This ruling applies for the following period:
1 July 20XX to 30 June 20XX
The scheme commenced on:
1 July 20XX
Relevant facts and circumstances
The Trust
The Trust was established by a Trust Deed in Australia on XXXX. The Trust is an Australian resident discretionary trust.
The Trust was established with the intention to benefit the family consisting of Mum, Dad and their children.
Mum and Dad are General Beneficiaries of the Trust. General Beneficiaries also include the Primary Beneficiaries of the Trust, who are any children of Mum and Dad.
Child A and Child B are currently the Guardians and Appointers of the Trust.
The Trust holds (as its main investment) shares in a company, a successful business run by Child A and Child B.
The company was incorporated in Australia on XXXX.
Current powers
The Shareholders Deed that is the subject of this ruling, as outlined further below, effects the exercise of the current powers of the Trustee.
The Trustee has the power to:
- Allocate the net income of the Trust in the Trustee's absolute discretion to General Beneficiaries in such proportions as the Trustee determines
- To accumulate the net income of the Trust
- To allocate the capital of the Trust in the Trustee's absolute discretion to General Beneficiaries in such proportions as the Trustee determines prior to the Vesting Day
- Exercise its powers by a resolution to one or more members of its Board of Directors or similar for that purpose
In the absence of allocation by the Trustee, the Trust Deed provides that the Primary Beneficiaries shall be deemed to be presently entitled to the income of the Trust in equal shares.
The Corporate Trustee
The trustee of the Trust is the Corporate Trustee.
The Corporate Trustee was incorporated in Australia pre capital gains tax.
Child A and Child B are the Directors of the Corporate Trustee, both appointed in XXXX.
The current shareholdings in the Corporate Trustee are ordinary shares held by Mum, Dad, Child A and Child B.
It is intended that Mum and Dad's shares in the Corporate Trustee will be split between all of their children equally upon their passing (including those that are not currently shareholders).

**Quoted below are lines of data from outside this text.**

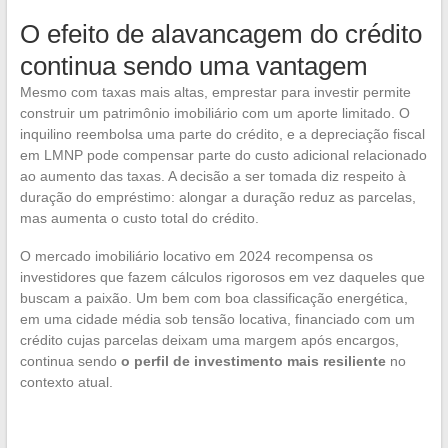
O efeito de alavancagem do crédito
continua sendo uma vantagem
Mesmo com taxas mais altas, emprestar para investir permite
construir um patrimônio imobiliário com um aporte limitado. O
inquilino reembolsa uma parte do crédito, e a depreciação fiscal
em LMNP pode compensar parte do custo adicional relacionado
ao aumento das taxas. A decisão a ser tomada diz respeito à
duração do empréstimo: alongar a duração reduz as parcelas,
mas aumenta o custo total do crédito.
O mercado imobiliário locativo em 2024 recompensa os
investidores que fazem cálculos rigorosos em vez daqueles que
buscam a paixão. Um bem com boa classificação energética,
em uma cidade média sob tensão locativa, financiado com um
crédito cujas parcelas deixam uma margem após encargos,
continua sendo
o perfil de investimento mais resiliente
no
contexto atual.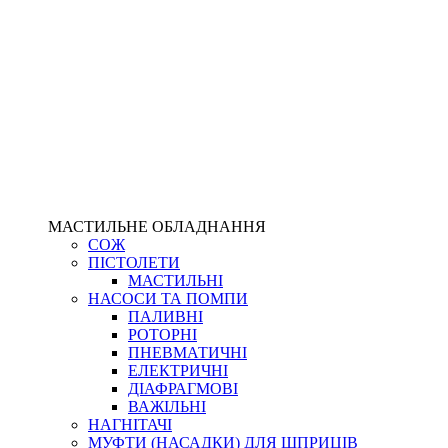
МАСТИЛЬНЕ ОБЛАДНАННЯ
СОЖ
ПІСТОЛЕТИ
МАСТИЛЬНІ
НАСОСИ ТА ПОМПИ
ПАЛИВНІ
РОТОРНІ
ПНЕВМАТИЧНІ
ЕЛЕКТРИЧНІ
ДІАФРАГМОВІ
ВАЖІЛЬНІ
НАГНІТАЧІ
МУФТИ (НАСАДКИ) ДЛЯ ШПРИЦІВ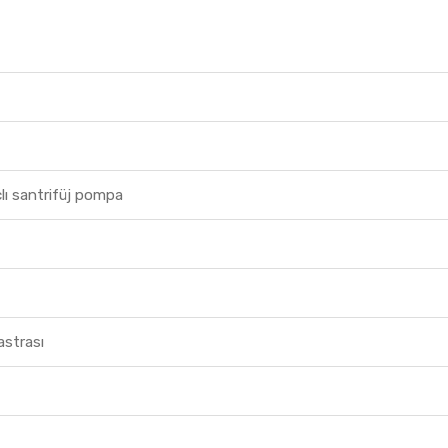
lı santrifüj pompa
astrası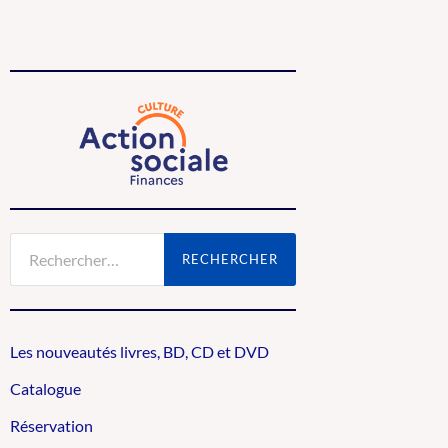
Rechercher :
Les nouveautés livres, BD, CD et DVD
Catalogue
Réservation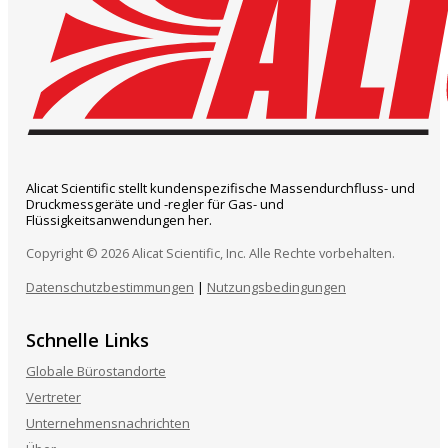
Alicat Scientific stellt kundenspezifische Massendurchfluss- und
Druckmessgeräte und -regler für Gas- und
Flüssigkeitsanwendungen her.
Copyright © 2026 Alicat Scientific, Inc. Alle Rechte vorbehalten.
Datenschutzbestimmungen
|
Nutzungsbedingungen
Schnelle Links
Globale Bürostandorte
Vertreter
Unternehmensnachrichten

To further Mum and Dad's estate planning objectives, the shareholders of the Corporate Trustee entered into a Shareholders Deed on XXXX.
Shareholders Deed
The Shareholders Deed was prepared by your lawyer and a copy of the executed deed has been provided to us.
The Trustee of the Trust exercised its powers under the Trust Deed to vary the Trust Deed with the addition of the Shareholders Deed.

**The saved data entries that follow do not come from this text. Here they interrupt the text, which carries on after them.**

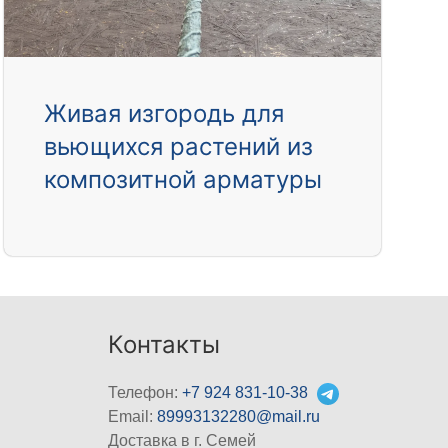
Живая изгородь для
вьющихся растений из
композитной арматуры
Контакты
Телефон:
+7 924 831-10-38
Email:
89993132280@mail.ru
Доставка в г. Семей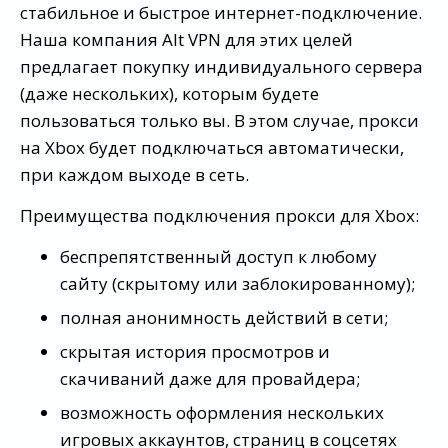
стабильное и быстрое интернет-подключение.
Наша компания Alt VPN для этих целей
предлагает покупку индивидуального сервера
(даже нескольких), которым будете
пользоваться только вы. В этом случае, прокси
на Xbox будет подключаться автоматически,
при каждом выходе в сеть.
Преимущества подключения прокси для Xbox:
беспрепятственный доступ к любому
сайту (скрытому или заблокированному);
полная анонимность действий в сети;
скрытая история просмотров и
скачиваний даже для провайдера;
возможность оформления нескольких
игровых аккаунтов, страниц в соцсетях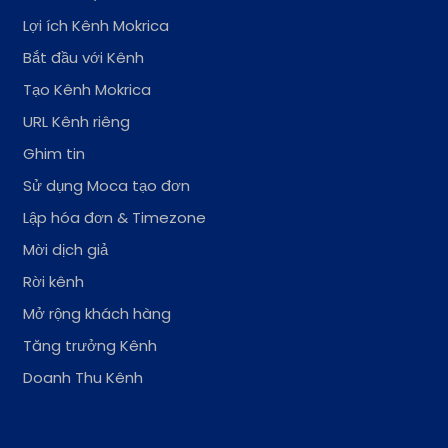
Lợi ích Kênh Mokrica
Bắt đầu với Kênh
Tạo Kênh Mokrica
URL Kênh riêng
Ghim tin
Sử dụng Moca tạo đơn
Lập hóa đơn & Timezone
Mời dịch giả
Rời kênh
Mở rộng khách hàng
Tăng trưởng Kênh
Doanh Thu Kênh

The intention of the Shareholders Deed is for it to be read together with the Trust Deed. To the extent of any inconsistency, the Shareholders Deed prevails.

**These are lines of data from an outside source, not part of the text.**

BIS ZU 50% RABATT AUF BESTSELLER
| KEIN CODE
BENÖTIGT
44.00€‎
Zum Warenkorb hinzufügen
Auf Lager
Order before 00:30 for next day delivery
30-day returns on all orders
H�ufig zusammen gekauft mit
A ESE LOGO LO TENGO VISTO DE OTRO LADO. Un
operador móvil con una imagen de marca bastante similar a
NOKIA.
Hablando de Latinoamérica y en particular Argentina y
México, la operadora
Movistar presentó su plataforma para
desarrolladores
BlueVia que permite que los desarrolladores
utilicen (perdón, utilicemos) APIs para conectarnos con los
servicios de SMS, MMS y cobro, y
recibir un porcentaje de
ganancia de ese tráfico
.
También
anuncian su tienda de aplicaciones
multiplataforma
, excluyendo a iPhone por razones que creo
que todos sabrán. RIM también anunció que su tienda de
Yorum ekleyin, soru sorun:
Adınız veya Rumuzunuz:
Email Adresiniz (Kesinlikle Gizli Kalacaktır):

The Shareholders Deed has the following effects:
• Provides for future distributions of distributable income and capital to be split between the shareholders in the Corporate Trustee in proportion to their shareholdings, unless prior to the last day in the income year:
o the Board of Directors agree to distribute in another manner, and
o the shareholders in the Corporate Trustee unanimously agree.
- Requires unanimous resolution by the shareholders for the issue of shares in the Corporate Trustee.
- Ensures only shareholders holding X% or more interests in the Corporate Trustee can appoint a Director to the Board.
- Provides that a special resolution of shareholders (a minimum consent of X%) can remove a Director from the Board.
- Provides directions for where, when and how to conduct Board meetings.
- Ensures that Board decisions require the consent of more than X% of Directors
- Requires unanimous Board approval for: the issue of shares in the Corporate Trustee; the accumulation of income of the Trust; changes to beneficiaries of the Trust; and the decision to vest the Trust.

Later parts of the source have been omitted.